> **Task to carry out**
Every line with the string "International" in it belongs in your answer, so copy them all from the data.

(Excerpts from a dataset)
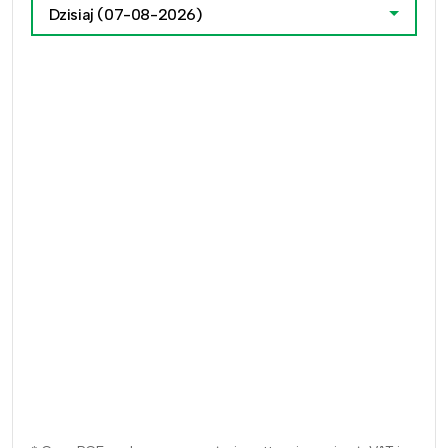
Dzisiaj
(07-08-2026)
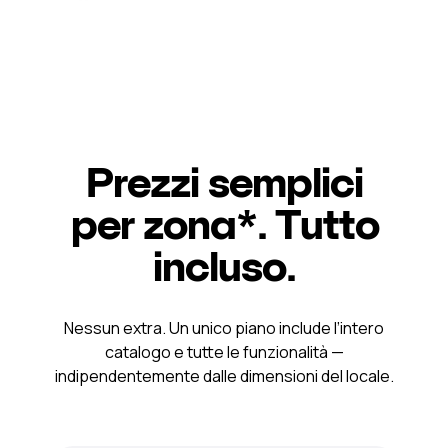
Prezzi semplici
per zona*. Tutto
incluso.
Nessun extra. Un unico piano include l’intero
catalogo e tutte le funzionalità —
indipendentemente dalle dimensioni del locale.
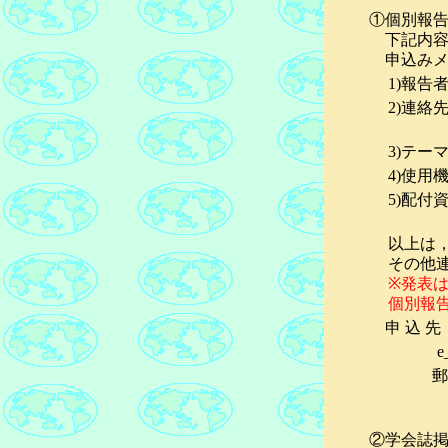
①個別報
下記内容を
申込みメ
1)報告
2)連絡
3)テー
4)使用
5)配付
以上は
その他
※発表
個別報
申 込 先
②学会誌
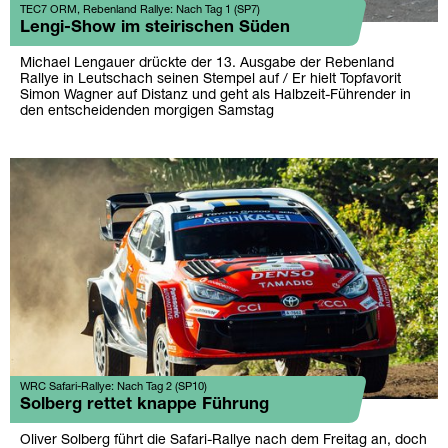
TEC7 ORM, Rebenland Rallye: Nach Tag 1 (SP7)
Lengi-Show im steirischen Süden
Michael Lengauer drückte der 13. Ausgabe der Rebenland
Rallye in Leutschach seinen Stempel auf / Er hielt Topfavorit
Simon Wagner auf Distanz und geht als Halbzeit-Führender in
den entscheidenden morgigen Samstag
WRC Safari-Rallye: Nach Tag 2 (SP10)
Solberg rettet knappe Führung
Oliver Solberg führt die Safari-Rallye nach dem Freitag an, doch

---

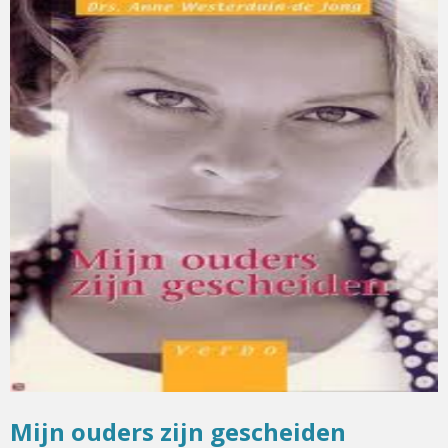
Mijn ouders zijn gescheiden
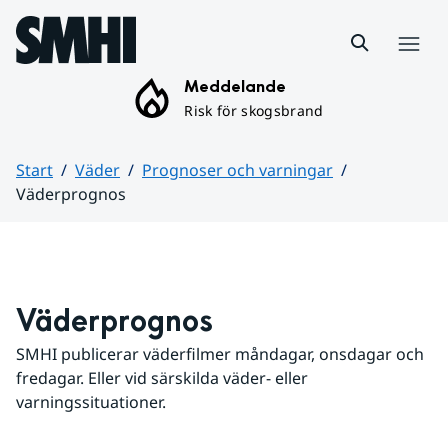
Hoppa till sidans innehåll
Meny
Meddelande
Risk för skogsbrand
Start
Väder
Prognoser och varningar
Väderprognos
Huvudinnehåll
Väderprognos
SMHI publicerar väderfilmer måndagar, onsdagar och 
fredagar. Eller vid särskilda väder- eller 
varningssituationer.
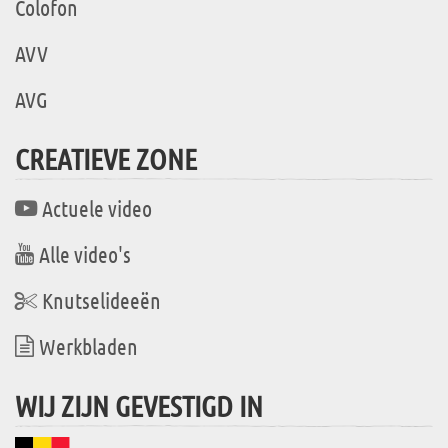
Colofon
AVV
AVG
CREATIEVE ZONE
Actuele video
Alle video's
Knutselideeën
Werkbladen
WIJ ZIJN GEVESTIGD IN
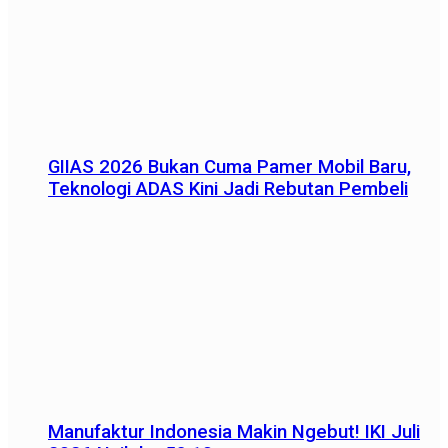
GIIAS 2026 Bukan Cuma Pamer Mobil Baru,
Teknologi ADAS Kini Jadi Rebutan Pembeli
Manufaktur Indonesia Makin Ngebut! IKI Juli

==

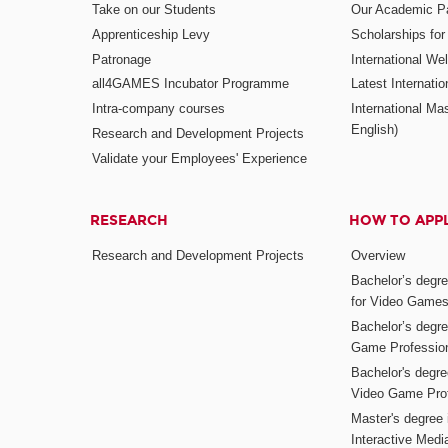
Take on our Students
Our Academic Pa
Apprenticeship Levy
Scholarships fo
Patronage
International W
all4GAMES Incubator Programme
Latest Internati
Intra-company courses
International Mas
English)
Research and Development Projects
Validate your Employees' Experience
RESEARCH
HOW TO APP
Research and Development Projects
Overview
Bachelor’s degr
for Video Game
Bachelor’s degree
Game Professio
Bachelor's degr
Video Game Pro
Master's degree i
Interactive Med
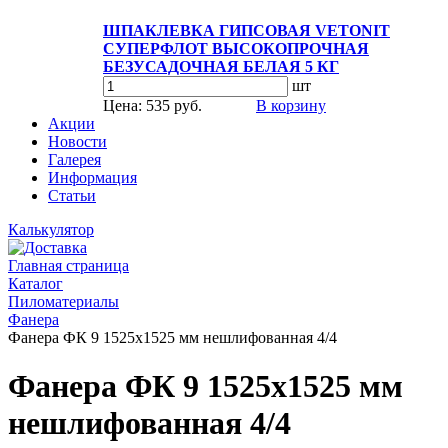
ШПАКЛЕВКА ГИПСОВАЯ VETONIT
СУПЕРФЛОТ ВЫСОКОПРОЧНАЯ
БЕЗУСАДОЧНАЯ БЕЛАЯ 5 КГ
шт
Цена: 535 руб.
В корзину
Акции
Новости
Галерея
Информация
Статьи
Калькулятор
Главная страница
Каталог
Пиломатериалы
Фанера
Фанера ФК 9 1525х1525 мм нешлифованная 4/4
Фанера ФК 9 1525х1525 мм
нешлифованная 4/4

> **Exercise response**
International W
International Mas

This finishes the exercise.